Winchester Mystery House
The history begins at the height of the Civil War when Sarah Pardee met and married William Wirt Winchester, the son of the manufacturer of the famous Winchester Repeating Rifle. They had one child, Annie Pardee, who died of marasmus about one month after birth. Then, about 15 years later, William died of pulmonary tuberculosis (March 7, 1881). Mrs. Winchester was deeply upset by the deaths of her husband and daughter and seems to have consulted a spiritualistic medium. Reportedly, the medium explained that the spirits of all those who had been killed by the rifles her family had manufactured, had sought their revenge by taking the lives of her loved ones. Further, these spirits had placed a curse on her and would haunt her forever. But the medium also stated that she could escape the curse by moving west, buying a house, and continually building on it...as the spirits directed. In this way, she could escape them and, perhaps find the key to eternal life.

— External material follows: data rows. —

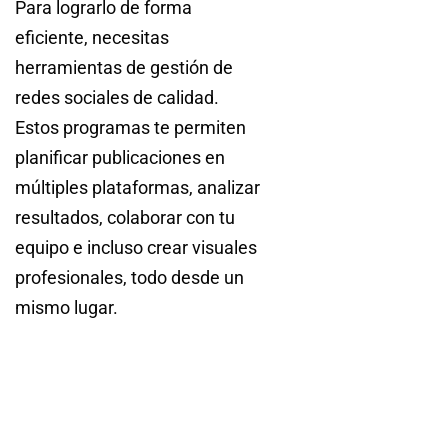
Para lograrlo de forma
eficiente, necesitas
herramientas de gestión de
redes sociales de calidad.
Estos programas te permiten
planificar publicaciones en
múltiples plataformas, analizar
resultados, colaborar con tu
equipo e incluso crear visuales
profesionales, todo desde un
mismo lugar.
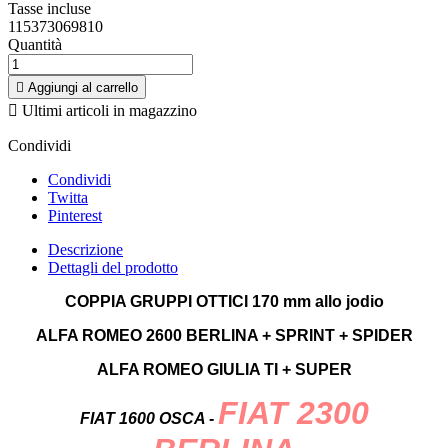
Tasse incluse
115373069810
Quantità

Aggiungi al carrello

Ultimi articoli in magazzino
Condividi
Condividi
Twitta
Pinterest
Descrizione
Dettagli del prodotto
COPPIA GRUPPI OTTICI 170 mm allo jodio
ALFA ROMEO 2600 BERLINA + SPRINT + SPIDER
ALFA ROMEO GIULIA TI + SUPER
FIAT 2300
FIAT 1600 OSCA -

Whether Mrs. Winchester believed the medium or not is unclear, but she did move to what is now San Jose, California in 1884 and purchased an eight-room farmhouse from Dr. Robert Caldwell. Dr. Caldwell came to San Jose from Kentucky by wagon train. He built the farmhouse in San Jose and lived there with his family (wife and 9 children) until he sold it to Mrs. Winchester. The family remained in San Jose from 1848 until at least 1932, when Dr. Caldwell's daughter Caroline died.**
Mrs. Winchester immediately began her never-ceasing building project. With a great deal of money and very few responsibilities, she satisfied her every whim and notion by keeping a staff of 18-20 domestic servants, 10--22 carpenters and 12-18 gardeners and field hands constantly busy. She had no master plan for a house and according to her carpenters, built whenever, wherever, and who-so-ever she pleased, always directed by the spirits. As a result of the constant building, tearing down and remodeling, the mansion's form shouldered its way ever higher into the skyline as its great bulk crept over the surrounding acres, engulfing several outlying structures over the southeast section of her 161 acre estate. She built steadily, 24 hours a day for 38 years, until her death in 1922.
During the 38 years Mrs. Winchester worked on her mansion, local people would pass by the estate and would wonder at the strange and mysterious construction. Many would try to explain it to others. From one telling to the next, many strange stories would arise.